Editor’s Note: Today’s post comes from Dr. Miriam Kingsberg Kadia, an associate professor of history at the University of Colorado, Boulder.
First, a couple of disclaimers about what this book is not. Perhaps of greatest relevance for the Points audience: Imperial Twilight makes little attempt to apply the contributions of drug studies to the analysis of the Opium War. In Platt’s depiction, opium is an all but featureless product, not robustly differentiated from tea, spices, cars, or any number of items over which nations and empires have battled each other. The drug is not even mentioned until p. 193, nearly halfway through the book. Although the author makes a strong case that the Opium War arose from a misunderstanding over trade, examining opium as a casus belli without considering its peculiarities does not do justice to the complexity of the commodity or, more importantly, to the victims of this abysmal episode in global history.
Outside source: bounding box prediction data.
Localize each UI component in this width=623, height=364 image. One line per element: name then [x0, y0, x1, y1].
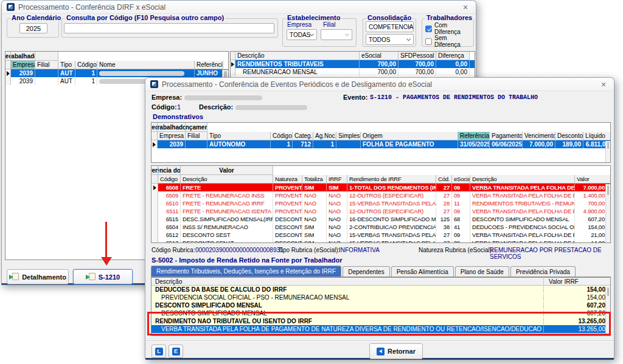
vertical-scrollbar[interactable]	[605, 141, 610, 162]
detalhamento-button[interactable]: Detalhamento	[7, 269, 69, 284]
title-bar[interactable]: Processamento - Conferência de Eventos P…	[145, 78, 614, 91]
table-row[interactable]: 6513 DESCONTO SENAT DESCONTO SIM NAO 15-…	[151, 239, 610, 243]
column-header-esocial[interactable]: eSocial	[360, 52, 399, 60]
column-header[interactable]: Simples	[336, 132, 361, 140]
column-header[interactable]: eSocial	[452, 175, 470, 184]
column-header-empresa[interactable]: Empresa	[11, 61, 35, 69]
table-row[interactable]: DESCONTO SIMPLIFICADO MENSAL 607,20	[151, 301, 610, 309]
close-icon[interactable]: ×	[598, 80, 609, 89]
e-button-icon: E	[172, 348, 180, 355]
consulta-input[interactable]	[64, 23, 274, 33]
ano-calendario-input[interactable]	[19, 23, 47, 33]
s1210-button[interactable]: S-1210	[73, 269, 133, 284]
group-header: Trabalhador	[11, 52, 35, 61]
retornar-button[interactable]: Retornar	[369, 343, 423, 359]
column-header[interactable]: Totaliza	[302, 175, 327, 184]
column-header[interactable]: Código	[158, 175, 181, 184]
table-row[interactable]: 6509 FRETE - REMUNERACAO INSS PROVENTO N…	[151, 191, 610, 199]
column-header-referencia[interactable]: Referência	[195, 61, 223, 69]
com-diferenca-checkbox[interactable]: Com Diferença	[425, 22, 473, 35]
row-marker	[151, 239, 158, 243]
cell: SIM	[302, 184, 327, 191]
column-header-referencia[interactable]: Referência	[458, 132, 490, 140]
table-row[interactable]: 2039 AUT 1 JUNHO	[5, 69, 228, 77]
column-header-codigo[interactable]: Código	[75, 61, 97, 69]
column-header-filial[interactable]: Filial	[35, 61, 58, 69]
empresa-select[interactable]: TODAS	[287, 29, 317, 40]
column-header[interactable]: Natureza	[273, 175, 302, 184]
cell: FRETE - REMUNERACAO IRRF	[181, 199, 273, 207]
column-header[interactable]: IRRF	[327, 175, 347, 184]
table-row[interactable]: 6508 FRETE PROVENTO SIM SIM 1-TOTAL DOS …	[151, 184, 610, 191]
table-row[interactable]: RENDIMENTOS TRIBUTAVEIS 700,00 700,00 0,…	[231, 60, 475, 68]
cell: DESCONTO SIMPLIFICADO MENSAL	[151, 302, 543, 309]
column-header-sfdpessoal[interactable]: SFDPessoal	[399, 52, 436, 60]
table-row[interactable]: 2039 AUTONOMO 1 712 1 FOLHA DE PAGAMENTO…	[151, 140, 610, 148]
vertical-scrollbar[interactable]	[605, 184, 610, 242]
column-header[interactable]: Valor	[575, 175, 611, 184]
column-header-nome[interactable]: Nome	[97, 61, 195, 69]
column-header-valor-irrf[interactable]: Valor IRRF	[543, 278, 610, 285]
row-marker-icon	[5, 69, 11, 77]
column-header[interactable]: Líquido	[583, 132, 611, 140]
table-row[interactable]: DESCONTO SIMPLIFICADO MENSAL 607,20	[151, 309, 610, 317]
descricao-redacted-value	[235, 105, 307, 110]
column-header-descricao[interactable]: Descrição	[151, 278, 543, 285]
column-header[interactable]: Filial	[186, 132, 207, 140]
column-header-tipo[interactable]: Tipo	[58, 61, 75, 69]
cell: SIM	[327, 184, 347, 191]
filial-select[interactable]	[321, 29, 352, 40]
table-row[interactable]: PREVIDENCIA SOCIAL OFICIAL - PSO - REMUN…	[151, 294, 610, 301]
column-header[interactable]: Desconto	[555, 132, 583, 140]
table-row[interactable]: REMUNERACAO MENSAL 700,00 700,00 0,00	[231, 68, 475, 76]
title-bar[interactable]: Processamento - Conferência DIRF x eSoci…	[2, 1, 476, 14]
column-header-descricao[interactable]: Descrição	[235, 52, 360, 60]
column-header-diferenca[interactable]: Diferença	[436, 52, 470, 60]
column-header[interactable]: Categ.	[293, 132, 313, 140]
column-header[interactable]: Descrição	[470, 175, 575, 184]
close-icon[interactable]: ×	[460, 3, 471, 12]
tab-dependentes[interactable]: Dependentes	[343, 266, 390, 276]
tab-previdencia-privada[interactable]: Previdência Privada	[510, 266, 576, 276]
cell: 6510	[158, 199, 181, 207]
vertical-scrollbar[interactable]	[605, 286, 610, 335]
sem-diferenca-label: Sem Diferença	[434, 35, 473, 48]
column-header[interactable]: Descrição	[181, 175, 273, 184]
column-header[interactable]: Rendimento de IRRF	[347, 175, 436, 184]
consolidacao-tipo-select[interactable]: TODOS	[366, 34, 414, 45]
table-row[interactable]: 6510 FRETE - REMUNERACAO IRRF PROVENTO N…	[151, 199, 610, 207]
column-header[interactable]: Tipo	[207, 132, 271, 140]
tab-rendimento-irrf[interactable]: Rendimento Tributáveis, Deduções, Isençõ…	[151, 266, 341, 276]
table-row[interactable]: DEDUCOES DA BASE DE CALCULO DO IRRF 154,…	[151, 286, 610, 294]
table-row[interactable]: 6511 FRETE - REMUNERACAO ISENTA PROVENTO…	[151, 207, 610, 215]
table-row[interactable]: RENDIMENTO NAO TRIBUTAVEL OU ISENTO DO I…	[151, 317, 610, 325]
column-header[interactable]: Pagamento	[490, 132, 523, 140]
cell: 1	[271, 140, 293, 148]
table-row[interactable]: VERBA TRANSITADA PELA FOLHA DE PAGAMENTO…	[151, 325, 610, 333]
cell: NAO	[302, 207, 327, 215]
column-header[interactable]: Empresa	[158, 132, 186, 140]
tab-plano-de-saude[interactable]: Plano de Saúde	[455, 266, 509, 276]
consolidacao-periodo-select[interactable]: COMPETENCIA	[366, 21, 414, 32]
demonstrativos-section-label: Demonstrativos	[153, 113, 203, 120]
window-eventos-periodicos: Processamento - Conferência de Eventos P…	[145, 77, 614, 360]
group-header: Trabalhador	[158, 123, 186, 132]
column-header[interactable]: Código	[271, 132, 293, 140]
column-header[interactable]: Vencimento	[523, 132, 555, 140]
column-header[interactable]: Cód.	[436, 175, 452, 184]
group-header: Valor	[181, 166, 273, 175]
window-title: Processamento - Conferência DIRF x eSoci…	[18, 3, 165, 12]
cell: PROVENTO	[273, 199, 302, 207]
column-header[interactable]: Ag.Noc.	[313, 132, 336, 140]
cell: 6515	[158, 215, 181, 222]
tab-pensao-alimenticia[interactable]: Pensão Alimentícia	[391, 266, 454, 276]
cell: 0,00	[436, 60, 470, 68]
table-row[interactable]: 6515 DESC.SIMPLIFICADO MENSAL(IRRF) DESC…	[151, 215, 610, 223]
table-row[interactable]: 6504 INSS S/ REMUNERACAO DESCONTO SIM NA…	[151, 223, 610, 231]
table-row[interactable]: 6512 DESCONTO SEST DESCONTO SIM NAO 15-V…	[151, 231, 610, 239]
e-button[interactable]: E	[169, 345, 183, 358]
open-report-icon	[9, 273, 19, 281]
column-header[interactable]: Origem	[361, 132, 458, 140]
l-button[interactable]: L	[151, 345, 166, 358]
sem-diferenca-checkbox[interactable]: Sem Diferença	[425, 35, 473, 48]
If opium is not of interest here, neither is the Opium War itself. As Platt writes, the conflict was “relatively small and contained” (xxiii). It produced none of the large-scale social dislocation of the White Lotus and Taiping Rebellions, which cost tens of millions of Chinese lives in the nineteenth century. Perhaps reflective of the military engagements themselves—one lasted “effectively less than ten minutes” (412)—the description of combat consists of no more than a few paragraphs. In the single chapter narrating the years between 1839 and 1842, Platt is more concerned with peace overtures and surrender negotiations than with combat. Nor does he devote much attention to the aftermath of the Opium War, which has been extensively elaborated by Chinese historians and others.
Instead, Imperial Twilight is better described as a consummately engaging diplomatic history of the events, both large and small, leading up to 1839. Using archival sources from China, Great Britain, and the United States, it narrates the fateful breakdown of relations between the two most powerful empires of the nineteenth-century world. Notably for this type of work, most of its primary actors are not diplomats. Rather than focusing on such well-known figures such as Charles Elliot, the British superintendent of trade in Canton, and his Chinese counterpart Lin Zexu, Platt focuses on actors whose role in Sino-British relations was less celebrated but equally critical. These include the conciliatory Canton merchant Houqua, one of the wealthiest men of his day; the soft-spoken China expert George Staunton, consulted and ignored by Parliament; Robert Morrison, the British missionary who single-mindedly devoted his life to the production of the first Chinese-English dictionary and Chinese translation of the Bible; and Karl Gutzlaff, his Prussian-born colleague who preached the gospel from an opium clipper.
Platt uses these and other lively and compelling characters not to argue (as historians often do) that the Opium War was rooted in a long chain of contingent events, but rather the opposite: that the breakdown of Sino-British relations was a “sudden departure from decades, if not centuries, of generally peaceful and respectful precedent” (447). Far from an inevitable clash of civilizations whose course was set in the mid-eighteenth century (when the book opens), the war emerges as the catastrophic outcome of relatively minor and shallow misunderstandings. Through close readings of intimate sources such as journals, diaries, and letters, Platt traces, much in the manner of a novel, how disagreements among divergent personalities resulted in tragic consequences for their empires.
Platt’s characters are flawed individuals, some endearingly so, like the British trader who, unable to part from his (exceptionally attractive) new wife, provoked an international incident by sneaking her into the Canton trading station from which women were barred. Yet blame for the ultimate breakdown of Sino-British relations attaches not so much to any individual(s) than to their general inability to communicate efficiently and effectively. None of the agents in 1830s Canton were authorized by their respective governments to act on their own authority. In responding to events, they had to choose between making decisions in real time, risking their livelihoods and even their necks should the sovereign disagree, or seeking instructions and permission from faraway London or Beijing, which could not be counted on to understand the local situation or to react in an urgent or helpful manner.
An even greater obstruction was the lack of a common language. In the 1780s, when Great Britain petitioned China for an expansion of its trading privileges, only a handful of Chinese speakers could be found on the European continent. Fifty years later, the situation was scarcely improved. In Canton, many communicated in pidgin, a functional but not terribly symbolic mode of communication lacking many nuances of tone and reasoning. Alternatively, negotiators relied on translators, typically Englishmen whose unusual circumstances had enabled them to learn Chinese, and who possessed no other qualifications for diplomacy. The result, Platt concludes sadly, was an unanticipated, unnecessary, and avoidable war that forever changed the balance of power in East Asia and the world.